Sam Hou Fai defendeu que votar “é, precisamente, uma demonstração relevante da defesa da Lei Básica e da fidelidade à RAEM”.

De acordo com a nova lei eleitoral, aprovada em Abril de 2024, “quem, publicamente, incitar os eleitores a não votar, votar em branco ou nulo, é punido com pena de prisão até três anos”.

Mas, em 6 de Setembro, o presidente da Comissão de Assuntos Eleitorais da Assembleia Legislativa, Seng Ioi Man, garantiu que não se colocará “a questão da responsabilidade disciplinar” aos funcionários públicos que não votarem.

Os residentes vão às urnas no domingo, para eleger, por sufrágio directo, 14 dos 33 deputados da AL. Outros 12 são escolhidos por sufrágio indirecto, através de associações, e sete serão nomeados pelo líder do Governo.

Há cinco anos, Macau registou a maior abstenção de sempre (57,6%) e mais de 5.200 pessoas votaram em branco ou nulo, num processo marcado pela exclusão pela comissão eleitoral de cinco listas e 21 candidatos, 15 dos quais pró-democracia.

Este ano, concorrem à AL seis listas pelo sufrágio directo, menos oito do que em 2021 e o número mais baixo desde 1988, altura em que havia apenas cinco deputados escolhidos por votação directa.

A Comissão da Defesa da Segurança do Estado excluiu em Julho todos os 12 candidatos de duas listas, considerando-os “não defensores da Lei Básica ou não fiéis à RAEM”. Uma delas foi a lista do ainda deputado Ron Lam, uma das vozes mais críticas do Governo no parlamento.

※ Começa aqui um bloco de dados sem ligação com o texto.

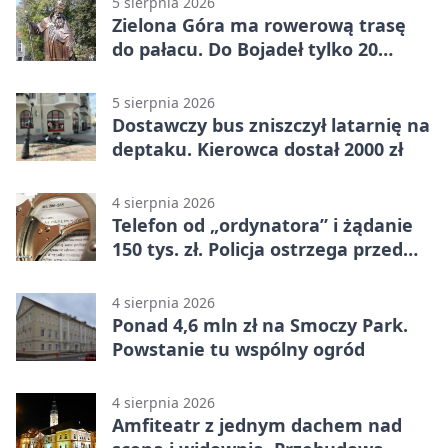
5 sierpnia 2026
Zielona Góra ma rowerową trasę
do pałacu. Do Bojadeł tylko 20
kilometrów
5 sierpnia 2026
Dostawczy bus zniszczył latarnię na
deptaku. Kierowca dostał 2000 zł
4 sierpnia 2026
Telefon od „ordynatora” i żądanie
150 tys. zł. Policja ostrzega przed
oszustwem
4 sierpnia 2026
Ponad 4,6 mln zł na Smoczy Park.
Powstanie tu wspólny ogród
4 sierpnia 2026
Amfiteatr z jednym dachem nad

Em 26 de Agosto, Seng Ioi Man disse que os transportes públicos serão grátis em 14 de Setembro, “para facilitar o exercício do direito de voto por parte dos eleitores”.

Por outro lado, um residente de Macau que estuda na Universidade de Pequim disse à Lusa que a instituição pública se disponibilizou a pagar as viagens de avião aos alunos que pretendessem voltar à região para votar no domingo. “A nossa universidade pediu ao líder da Associação Cultural de Macau para nos contactar”, explicou o estudante, que pediu para não ser identificado por receios de represálias.

“Se quisermos votar e só regressar a Pequim depois de 14 de Setembro, a universidade vai subsidiar um bilhete de avião na classe económica, de Macau para Pequim”, referiu.

“Se já estivermos em Pequim, mas quisermos voltar para Macau para votar, a universidade vai subsidiar uma viagem de ida e volta”, acrescentou o estudante.